Accent Bias in Britain
Since 2017, I have been the Principal Investigator on the Accent Bias in Britain project (funded by the UK Economic and Social Research Council; Co-Investigators: Devyani Sharma, Dominic Watt and Christina Perry).
The project aims to explore the relationship between accent and life outcomes in the UK. We do this by examining the extent to which accent interferes with a listener’s ability to objectively evaluate a job candidate’s suitability for employment. Bringing together insights from sociolinguistics, social psychology and labour market economics, the project involves a range of different experimental studies designed to identify the presence and impact of accent bias in the real world. We have also developed tools and training materials to help tackle accent bias in different professional contexts. For further details about the project and our findings, see the Accent Bias Britain website.

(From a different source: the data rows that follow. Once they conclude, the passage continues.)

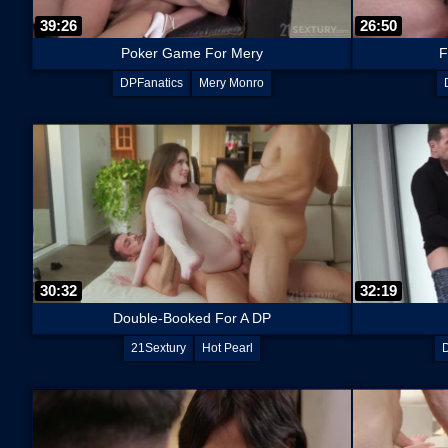
39:26
26:50
Poker Game For Mery
F
DPFanatics
Mery Monro
30:32
32:19
Double-Booked For A DP
21Sextury
Hot Pearl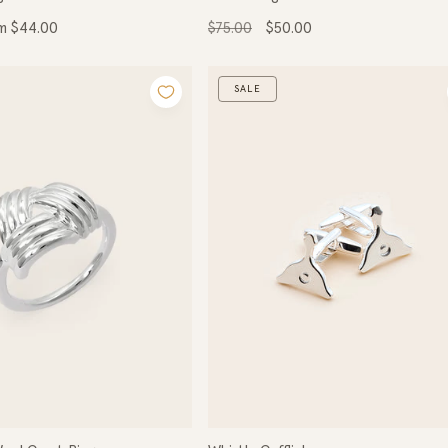
Regular
Sale
m $44.00
$75.00
$50.00
ce
price
price
SALE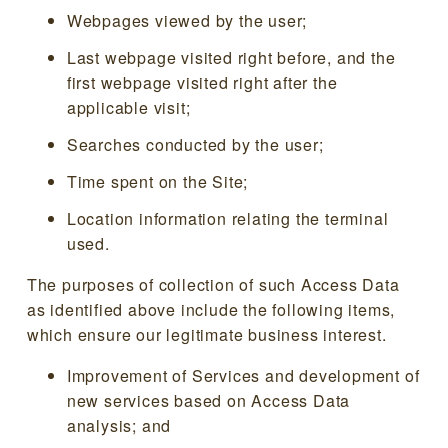
Webpages viewed by the user;
Last webpage visited right before, and the
first webpage visited right after the
applicable visit;
Searches conducted by the user;
Time spent on the Site;
Location information relating the terminal
used.
The purposes of collection of such Access Data
as identified above include the following items,
which ensure our legitimate business interest.
Improvement of Services and development of
new services based on Access Data
analysis; and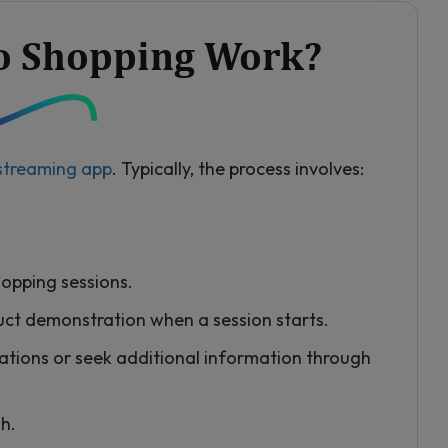
o Shopping Work?
 streaming app
. Typically, the process involves:
hopping sessions.
duct demonstration when a session starts.
ations or seek additional information through
sh.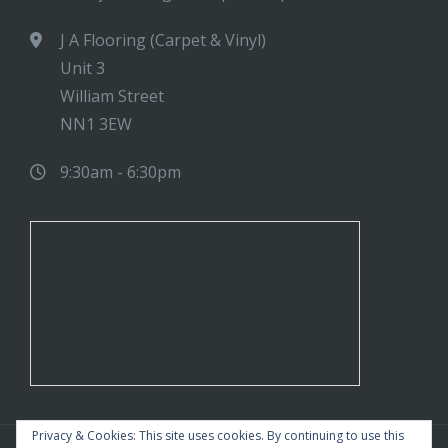
J A Flooring (Carpet & Vinyl)
Unit 3
William Street
NN1 3EW
9:30am - 6:30pm
Privacy & Cookies: This site uses cookies. By continuing to use this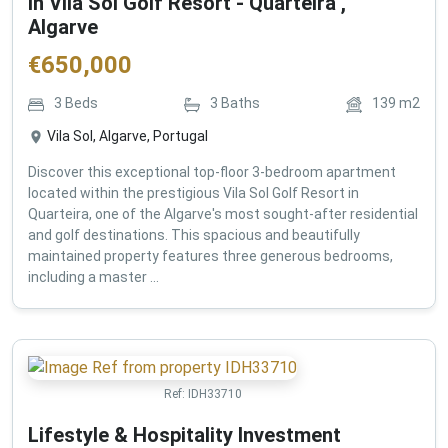
in Vila Sol Golf Resort - Quarteira ,
Algarve
€
650,000
3
Beds
3
Baths
139
m2
Vila Sol, Algarve, Portugal
Discover this exceptional top-floor 3-bedroom apartment
located within the prestigious Vila Sol Golf Resort in
Quarteira, one of the Algarve's most sought-after residential
and golf destinations. This spacious and beautifully
maintained property features three generous bedrooms,
including a master ...
Ref:
IDH33710
Lifestyle & Hospitality Investment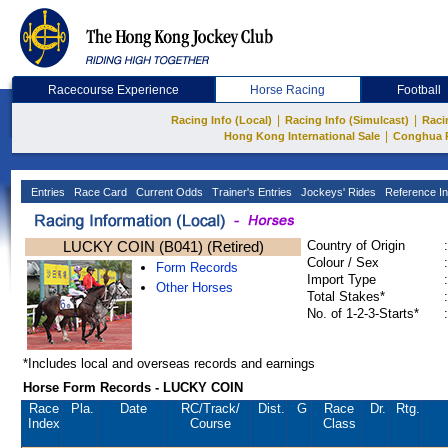
Racecourse Experience
Horse Racing
Football
|
|
Racing Info (Local)
Racing Info (Simulcast)
Raci
|
Hong Kong International Sale
Conghua 
Entries
Race Card
Current Odds
Trainer's Entries
Jockeys' Rides
Reference In
LUCKY COIN (B041) (Retired)
Country of Origin
:
Colour / Sex
:
Form Records
Import Type
:
Other Horses
Total Stakes*
:
No. of 1-2-3-Starts*
:
*Includes local and overseas records and earnings
Horse Form Records - LUCKY COIN
Race
Pla.
Date
RC
/Track/
Dist.
G
Race
Dr.
Rtg.
Index
Course
Class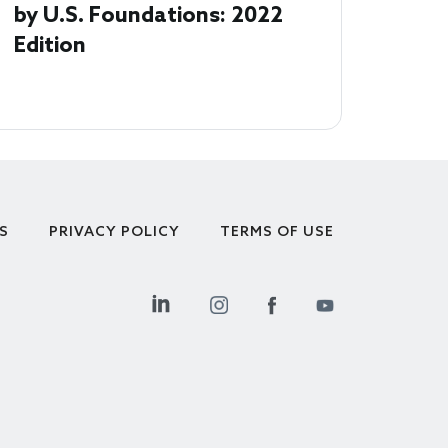
by U.S. Foundations: 2022
Edition
S
PRIVACY POLICY
TERMS OF USE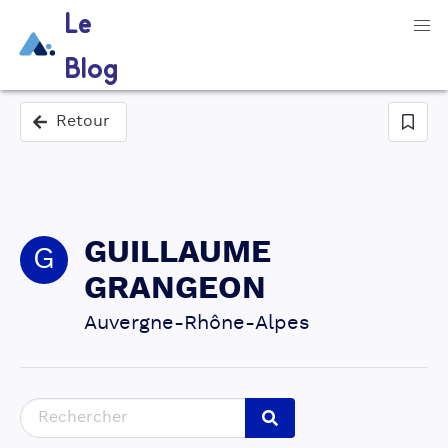
Le
Blog
Retour
GUILLAUME
G
GRANGEON
Auvergne-Rhône-Alpes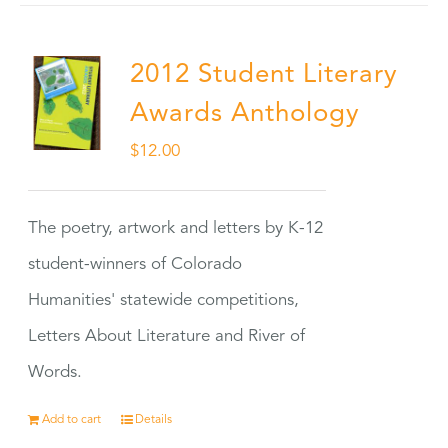
2012 Student Literary
Awards Anthology
$
12.00
The poetry, artwork and letters by K-12
student-winners of Colorado
Humanities' statewide competitions,
Letters About Literature and River of
Words.
Add to cart
Details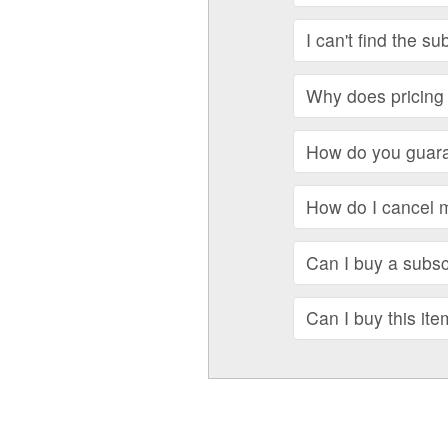
I can't find the su
Why does pricing 
How do you guara
How do I cancel 
Can I buy a subscr
Can I buy this ite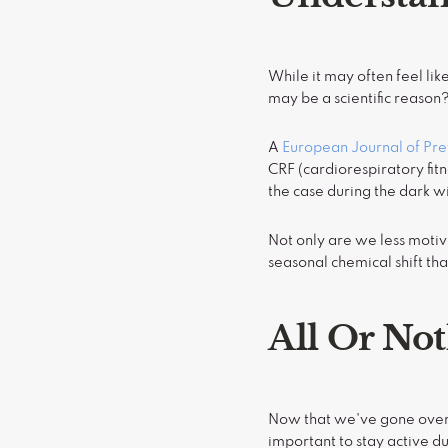
While it may often feel lik
may be a scientific reason
A
European Journal of Pr
CRF (cardiorespiratory fitn
the case during the dark w
Not only are we less motiv
seasonal chemical shift th
All Or No
Now that we've gone over 
important to stay active du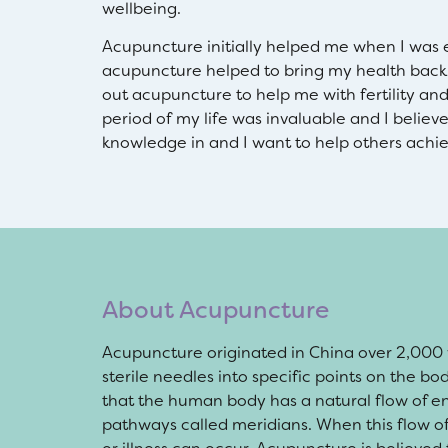
wellbeing.
Acupuncture initially helped me when I was e
acupuncture helped to bring my health back 
out acupuncture to help me with fertility a
period of my life was invaluable and I believ
knowledge in and I want to help others achie
About Acupuncture
Acupuncture originated in China over 2,000 ye
sterile needles into specific points on the b
that the human body has a natural flow of en
pathways called meridians. When this flow of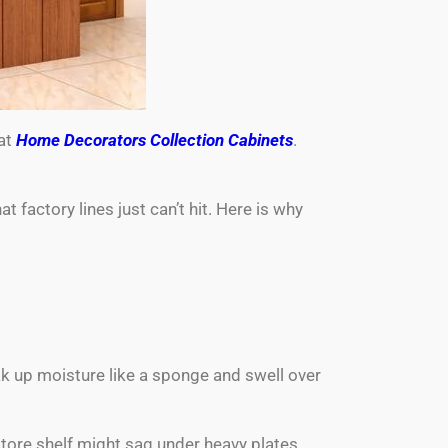
 at
Home Decorators Collection Cabinets
.
factory lines just can’t hit. Here is why
ak up moisture like a sponge and swell over
tore shelf might sag under heavy plates,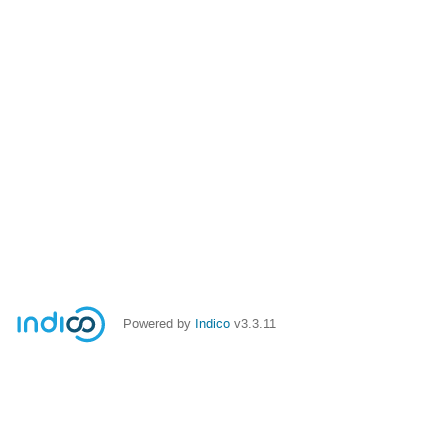
Powered by
Indico
v3.3.11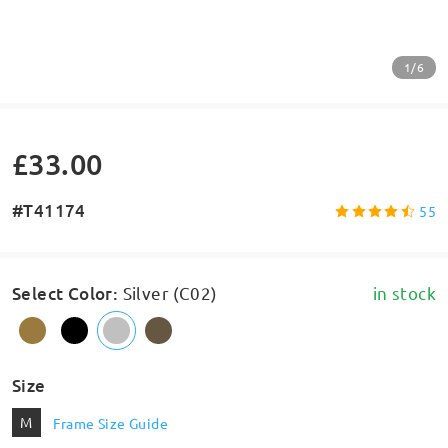
1/6
£33.00
#T41174
55
Select Color
:
Silver (C02)
in stock
Size
M
Frame Size Guide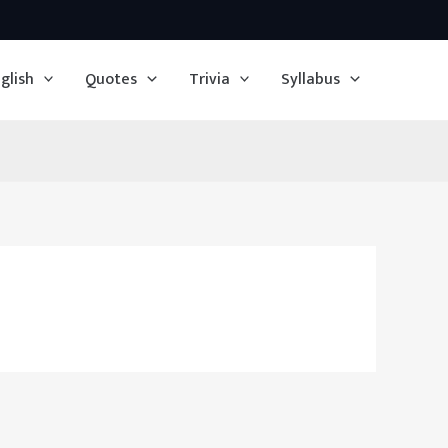
glish
Quotes
Trivia
Syllabus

Perception and Social Cognition
I am very interested in how variation comes to be associated with social meaning, and what these perceptual patterns can tell us about the mechanism of social cognition. This was the topic of my NWAV plenary in October 2018. I have published a number of studies on this topic over the years, including work on the role of stereotypes in sociolinguistic processing, on the functioning of the sociolinguistic monitor (with Sue Fox), and on salience across different levels of linguistic structure (with Isa Buchstaller). See my publications for further details.
Language Variation in London
Over the past five years, I have also been examining patterns of phonological change in the London area. This research has included an examination of the spread of “uptalk” in London, and how the use of this feature is perceived in the region. I am also conducting research with Sophie Holmes-Elliott on /s/-variation in London and on the changing shape of the London vowel system, looking at how both of these patterns relate to current social class formations in the UK. See my publications for further details.